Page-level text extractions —
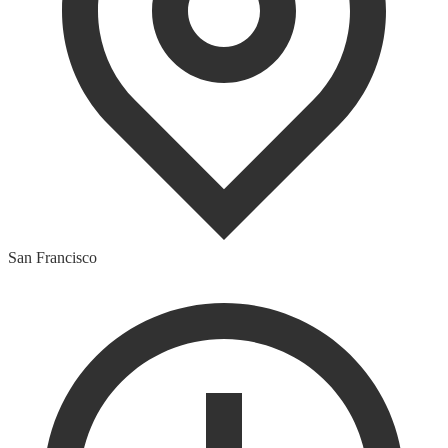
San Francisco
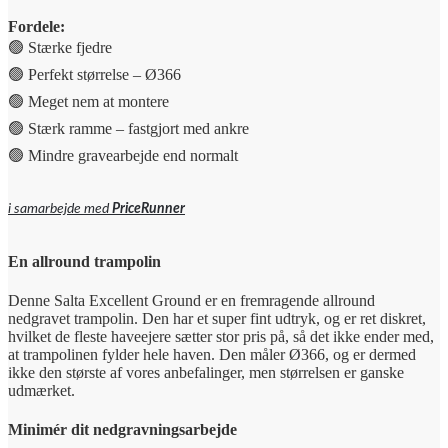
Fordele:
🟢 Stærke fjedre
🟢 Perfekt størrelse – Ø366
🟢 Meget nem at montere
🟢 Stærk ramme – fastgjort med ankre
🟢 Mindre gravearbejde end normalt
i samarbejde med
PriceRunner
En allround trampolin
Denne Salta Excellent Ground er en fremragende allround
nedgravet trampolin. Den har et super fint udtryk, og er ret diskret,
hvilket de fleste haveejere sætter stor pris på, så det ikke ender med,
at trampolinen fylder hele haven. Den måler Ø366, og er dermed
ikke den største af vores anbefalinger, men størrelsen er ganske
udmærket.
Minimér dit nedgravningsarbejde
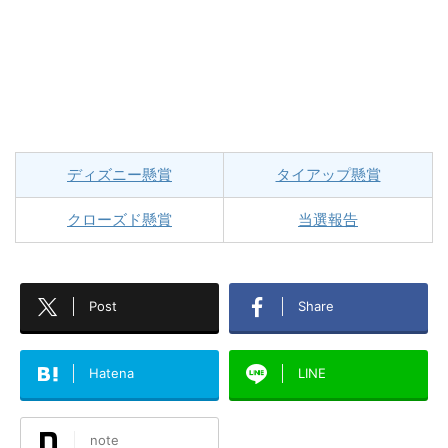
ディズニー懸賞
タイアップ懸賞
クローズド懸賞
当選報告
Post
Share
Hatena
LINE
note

---

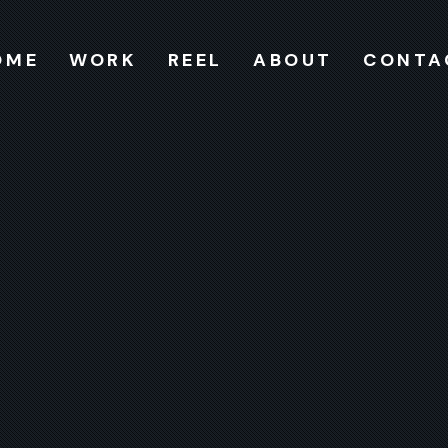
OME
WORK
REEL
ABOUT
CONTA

Your objective —
Although the records above contain pictures, the copy should not; retype exactly the lines from the one containing "San Francisco" through the one containing "hvilket de fleste".

Answer section —
San Francisco
Fordele:
🟢 Stærke fjedre
🟢 Perfekt størrelse – Ø366
🟢 Meget nem at montere
🟢 Stærk ramme – fastgjort med ankre
🟢 Mindre gravearbejde end normalt
i samarbejde med
PriceRunner
En allround trampolin
Denne Salta Excellent Ground er en fremragende allround
nedgravet trampolin. Den har et super fint udtryk, og er ret diskret,
hvilket de fleste haveejere sætter stor pris på, så det ikke ender med,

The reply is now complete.